David Miliband has much to offer on policy and his experience and intelligence would add considerable weight to the shadow cabinet. But this is not an appeal for the elder Miliband to come in from the cold. It is merely to suggest that Ed should learn a lesson from why he’s out in the cold in the first place.

David Miliband would be leader today if he had fought a different kind of campaign for the leadership. He behaved as if his popularity in the opinion polls and his strong support among MPs and party members meant he had the election in the bag. There was an air of entitlement about him that alienated enough people to cost him victory. In short he didn’t look hungry enough to win.
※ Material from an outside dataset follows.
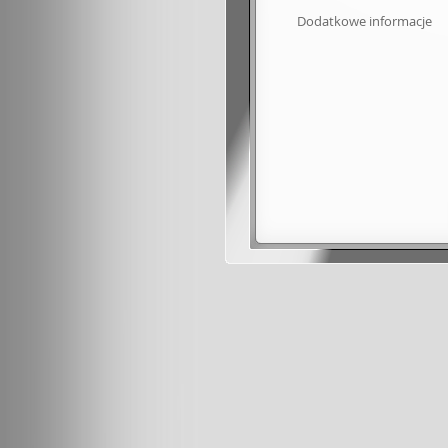
Dodatkowe informacje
Ed didn’t win just because he cosied up to the unions. He and his team did the maths and fought for every vote. For many early doubters about his leadership qualities, that ruthless determination to do whatever it took to succeed offered hope. If he could do that to get the job, perhaps he could do the same to get Labour back in power.

At the half-way stage to the next election, the Ed Miliband we see today seems to have lost that steely resolve. Yes, he has kept steady under fire. He hasn’t let the criticism get to him. He exudes a confidence that suggests he knows just what he’s doing. But he doesn’t look hungry to win.

The voters pick up on mood as much as policy, perhaps more so. His Zen-like self-assurance may have calmed his party, but the debate is no longer about Labour it is about the country. He’s right to believe that the messianic quality of some of Tony Blair’s speeches when he was leader of the opposition wouldn’t work today. The severity of the global economic crisis and the failure of any leader anywhere in the world to come up with a quick-fix solution means the public aren’t looking for a savior.

But Blair’s frenetic activity from 1994-97 not only grabbed headlines. It grabbed the voters’ attention. Here was a man brimming with energy and determination. Every election Blair ever fought he treated as if he were the underdog. When everybody else thought he couldn’t lose he campaigned as if defeat was a real possibility. You could see it in his eyes.

So from this week’s speech onwards Ed Miliband should look, sound and act as if winning is all that matters to him. The electorate won’t hand him the election on a plate. They want to see him work for it day in, day out. He has to show them he cares enough about them to go out and fight for their support.

Ask David. Thinking you deserve to win is not enough to ensure it actually happens.